A tour group visiting Tuggeranong Homestead with its out buildings and stables (below right).
How to get there
From the Visitors Centre continue south over Commonwealth Bridge. Take Capital Circle around Parliament house taking the first exit onto Canberra Ave. Continue through Manuka and Forrest towards Fyshwick, turning right onto the Monaro Highway. Take the fourth exit right onto Johnston Drive, then second right into Tuggeranong Homestead.
Why is this interesting?
Tuggeranong Homestead dates from an 1827 land grant, and has an 1830s convict-built barn. One of the earliest written records of local Aboriginal life was recorded at Tuggeranong Homestead in 1831. William Edward Riley visited Tuggeranong in that year and recorded in great detail a ‘Corobberie at Tuggranon’ [sic]. His account evocatively records sounds, smells and sights. At this stop you can read his account and place yourself in a time long ago.

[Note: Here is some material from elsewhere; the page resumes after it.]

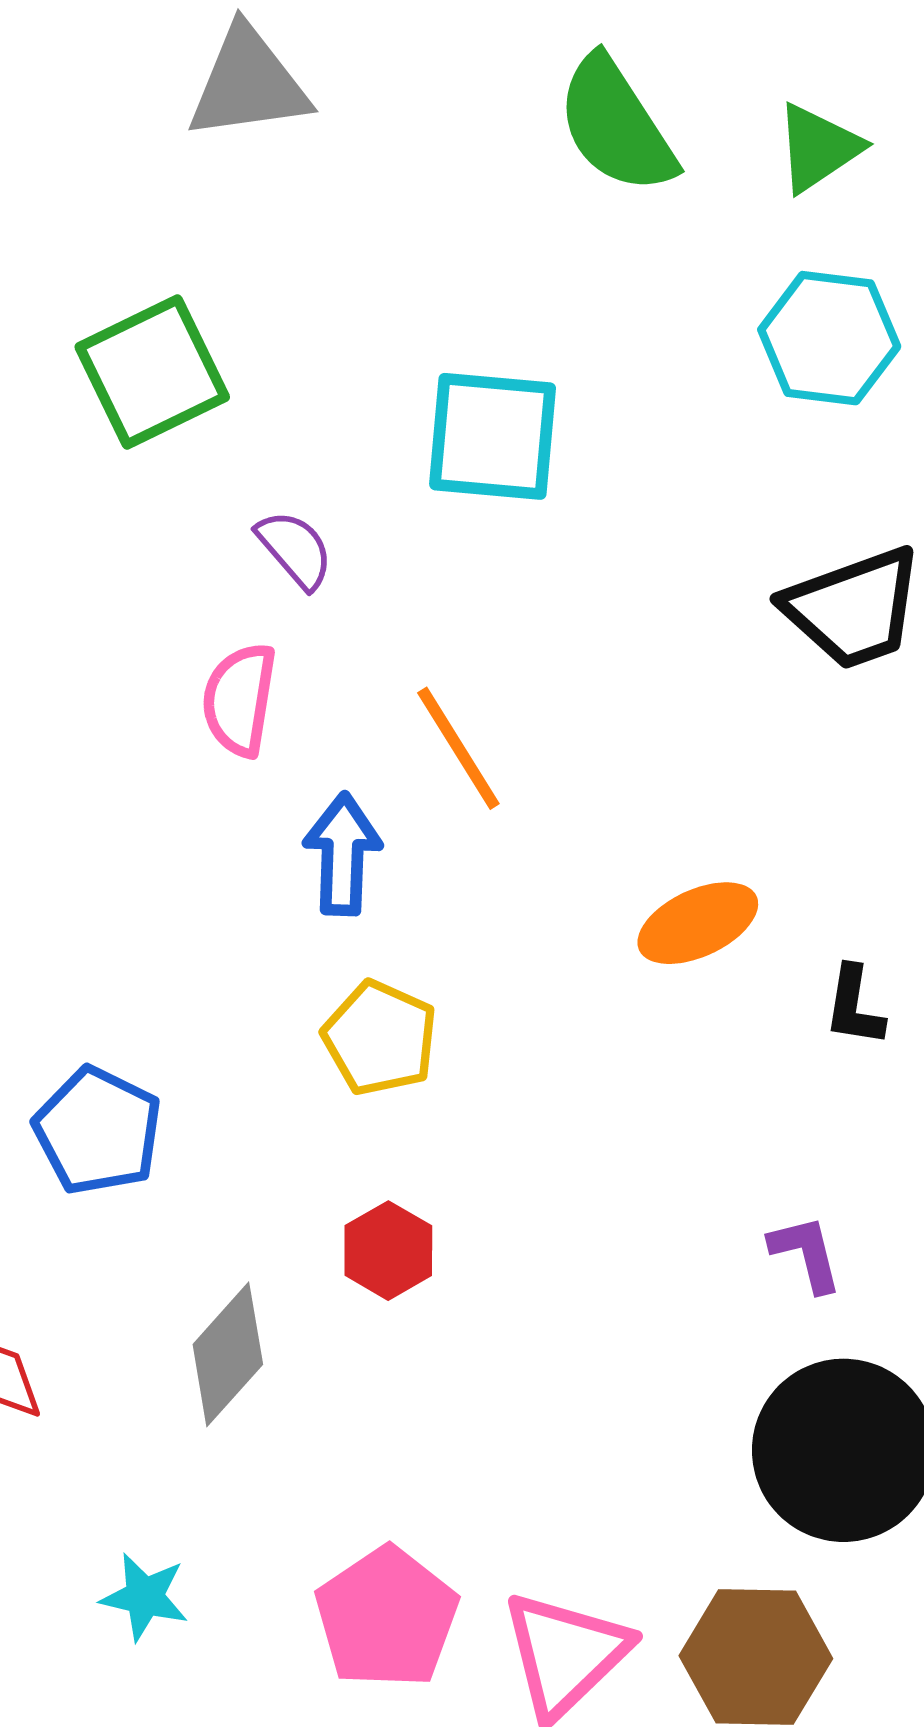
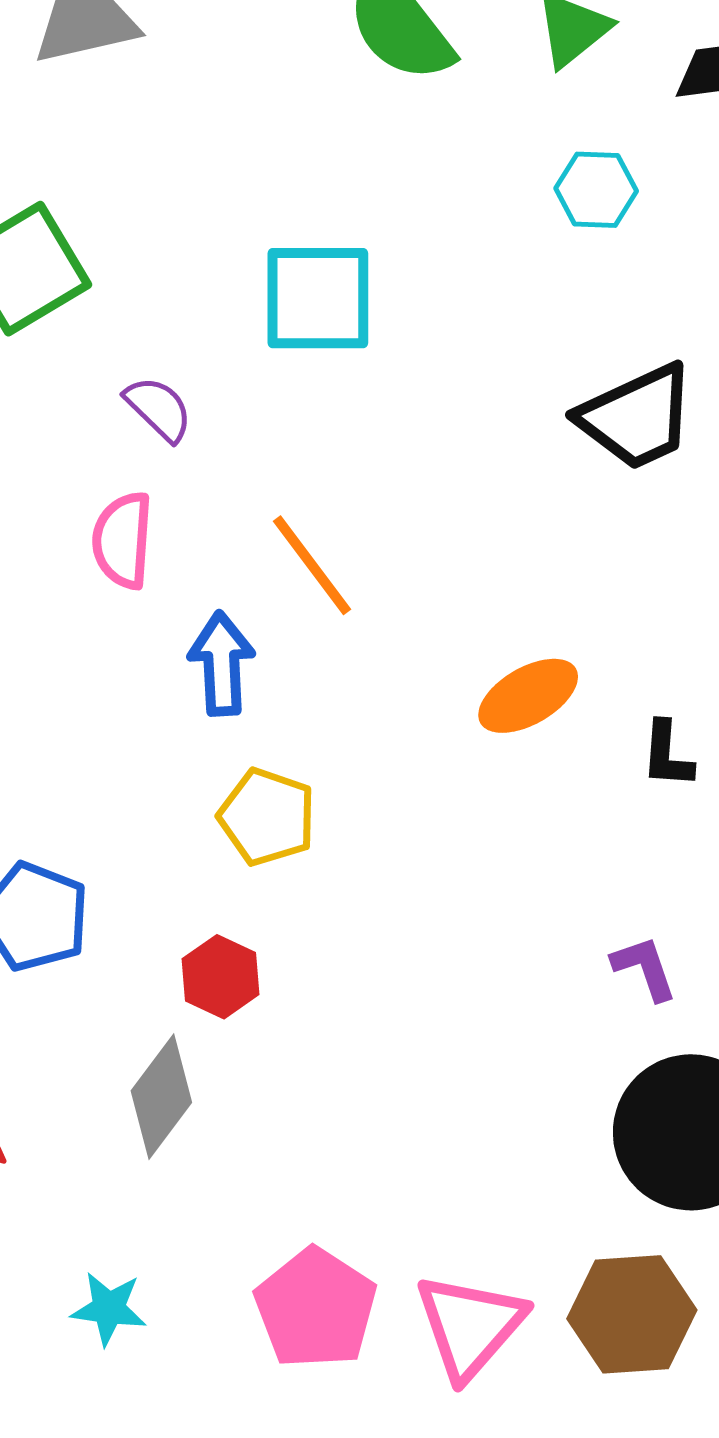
cyan hexagon: (829, 338) -> (596, 190), size x0.7
red hexagon: (388, 1251) -> (221, 977), moved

Many changes were made to the property over the past 170 years. An 1830s convict built barn stands next to a 1940s petrol bowser. The house now reflects mixed era architecture as a result of a 1908 Federation rebuild and 1950s alterations.
CEW Bean wrote the first volumes of the official World War 1 history at the homestead from 1919 to 1925. Bean recorded feats of heroism on the battlefields of Europe and articulated the ANZAC spirit that forged Australia’s unique identity. Bean also urged the creation of a war museum, now the Australian War Memorial.